Across campus, two of Pilarski's AI research colleagues are using the intense data-crunching capabilities that are part of the field to predict major mental illness.
Russ Greiner and Mina Gheiratmand wanted to see whether there was a different way to diagnose a person for schizophrenia. Psychiatrists with years of clinical experience and medical education are trained to make these diagnoses based on behavioural symptoms, but Greiner and Gheiratmand wanted to see whether brain scans could provide clues about a person's mental health—and the possible treatments they might need.
In collaboration with IBM, the researchers built an algorithm that learned a model for analyzing functional magnetic resonance imaging (fMRI) scans of the brain to determine whether an individual has schizophrenia. The "supervised learning" program is given a labelled dataset of scans from earlier subjects, each of whom has been identified either as having schizophrenia or not. It finds patterns in this information, which distinguishes brains that are affected by schizophrenia from those that are not.
Gheiratmand described the data elicited from the fMRI scans as "high-dimensional."
The scans produce values—such as the blood oxygen level, for example—at about 27,000 locations in the brain, explained Greiner. And each value is taken at 137 time points during the scan, resulting in about 3.7 million bits of data.
"We had 95 individuals. If you only had to look at five characteristics, you might be able to see what's going on. But instead of five features, imagine it's 5,000 features—already you can't visualize or see it. But instead of 5,000 features, it's 3.7 million," said Greiner.
"However, a computer may be able to find some particular set of patterns within the 3.7 million values that is different in patients with schizophrenia versus healthy controls; that's how patterns can be used to diagnose schizophrenia."
Greiner and Gheiratmand both said they don't think the algorithm will replace diagnosis by psychiatrists. But they both think the research could assist in psychiatrists' work. Their current learned model appeared to be fairly accurate, diagnosing cases of schizophrenia with 74 per cent accuracy.
The next step is to use the same number-crunching techniques over perhaps slightly different sets of training data to determine what treatments might work best on individual patients—or whether people will become patients at all.

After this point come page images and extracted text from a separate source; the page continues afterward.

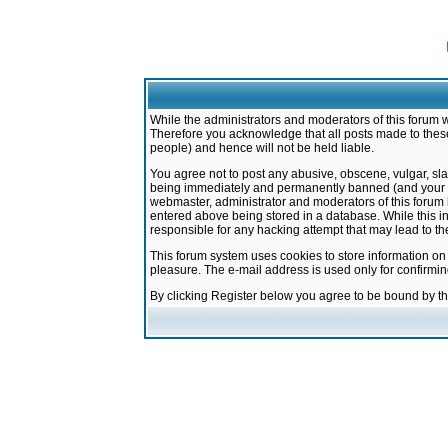
While the administrators and moderators of this forum w
Therefore you acknowledge that all posts made to these
people) and hence will not be held liable.
You agree not to post any abusive, obscene, vulgar, sla
being immediately and permanently banned (and your ser
webmaster, administrator and moderators of this forum h
entered above being stored in a database. While this in
responsible for any hacking attempt that may lead to 
This forum system uses cookies to store information on
pleasure. The e-mail address is used only for confirmi
By clicking Register below you agree to be bound by t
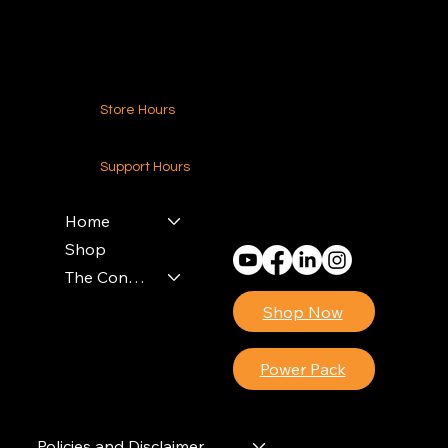
Contact Us
Store Hours
24-7 (Nationwide)
Support Hours
Monday - Friday
8am - 4pm (EST)
Home
Shop
The Contractors Power Pack
Shop Now
Power Pack
Policies and Disclaimer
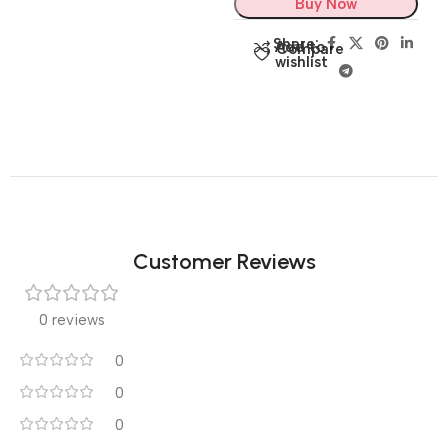
Buy Now
Share:
Add to
Compare
wishlist
Customer Reviews
0 reviews
0
0
0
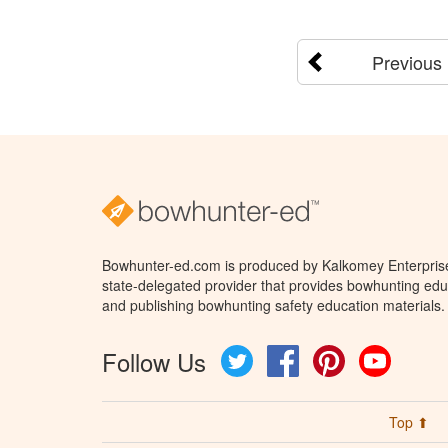
Previous
Bowhunter-ed.com is produced by Kalkomey Enterprises
state-delegated provider that provides bowhunting educ
and publishing bowhunting safety education materials.
Follow Us
Twitter
Facebook
Pinterest
YouTube
Top ⬆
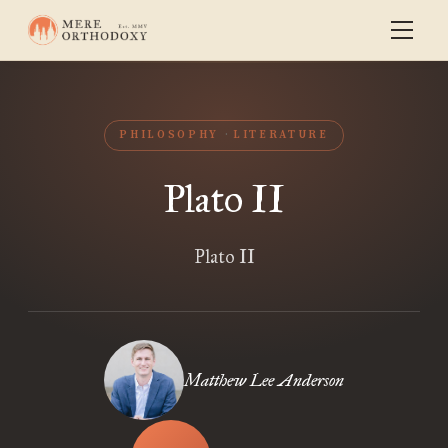
PHILOSOPHY
LITERATURE
Plato II
Plato II
Matthew Lee Anderson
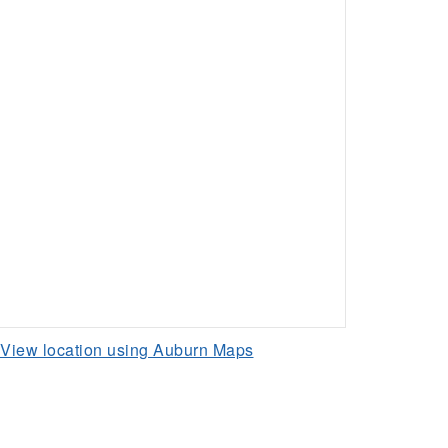
View location using Auburn Maps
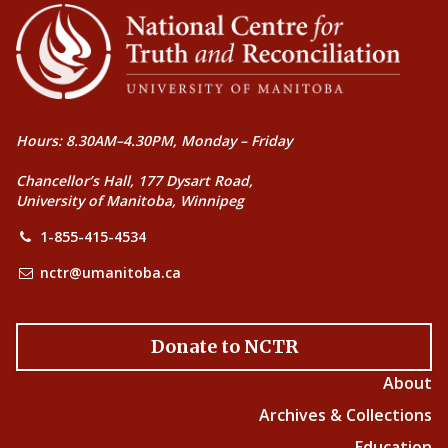
Hours: 8.30AM–4.30PM, Monday – Friday
Chancellor’s Hall, 177 Dysart Road,
University of Manitoba, Winnipeg
1-855-415-4534
nctr@umanitoba.ca
Donate to NCTR
About
Archives & Collections
Education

"You can study youth at risk who come to a clinic, using the data from the brain scans and with models that you have trained, to predict whether an individual is probably going to develop schizophrenia in, for example, a couple of years," said Greiner.
Though the 95 subjects in the study are not considered a terribly small sample size, Greiner wonders what kind of patterns or information could be gleaned from a sample of thousands or tens of thousands of patients.
That poses a fundamental challenge for researchers such as Greiner. AI works better to elicit patterns and nuance from bigger datasets. But the data that researchers need are protected by the privacy screens and regulations that define much of the Canadian health-care system.
Regardless, Greiner sees a paradigm shift taking place that might one day make his work easier.
"There's a new generation that has cellphones, they have apps, they're storing things about their bodies on their phones," he said. "The data isn't on a sheet of paper, it's not at a doctor's office … and many patients are aware that no one is trying to hurt them. Many patients want to consent."
In Alberta right now, the Tomorrow Project is trying to get 50,000 people to open up their medical files for research such as Greiner's.
If that seems like a stretch, Greiner points out that approximately 500,000 patients in Britain have already done just that.